↓↓↓

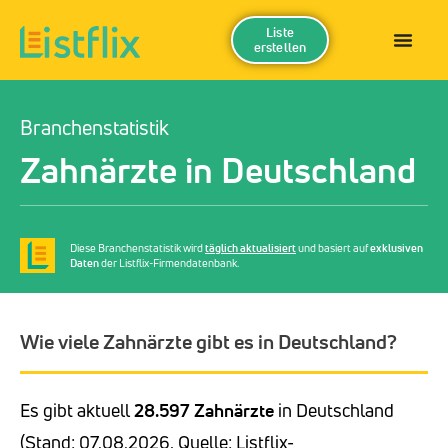
Liste
erstellen
Branchenstatistik
Zahnärzte in Deutschland
Diese Branchenstatistik wird
täglich aktualisiert
und basiert auf
exklusiven
Daten
der Listflix-Firmendatenbank.
Wie viele Zahnärzte gibt es in Deutschland?
Es gibt aktuell
28.597 Zahnärzte
in Deutschland
(Stand: 07.08.2026, Quelle: Listflix-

↑↑↑

WORK TASK: Write out the entries word for word. Skip the pictures.

ANSWER SECTION:
Liste
erstellen
Branchenstatistik
Zahnärzte in Deutschland
Diese Branchenstatistik wird
täglich aktualisiert
und basiert auf
exklusiven
Daten
der Listflix-Firmendatenbank.
Wie viele Zahnärzte gibt es in Deutschland?
Es gibt aktuell
28.597 Zahnärzte
in Deutschland
(Stand: 07.08.2026, Quelle: Listflix-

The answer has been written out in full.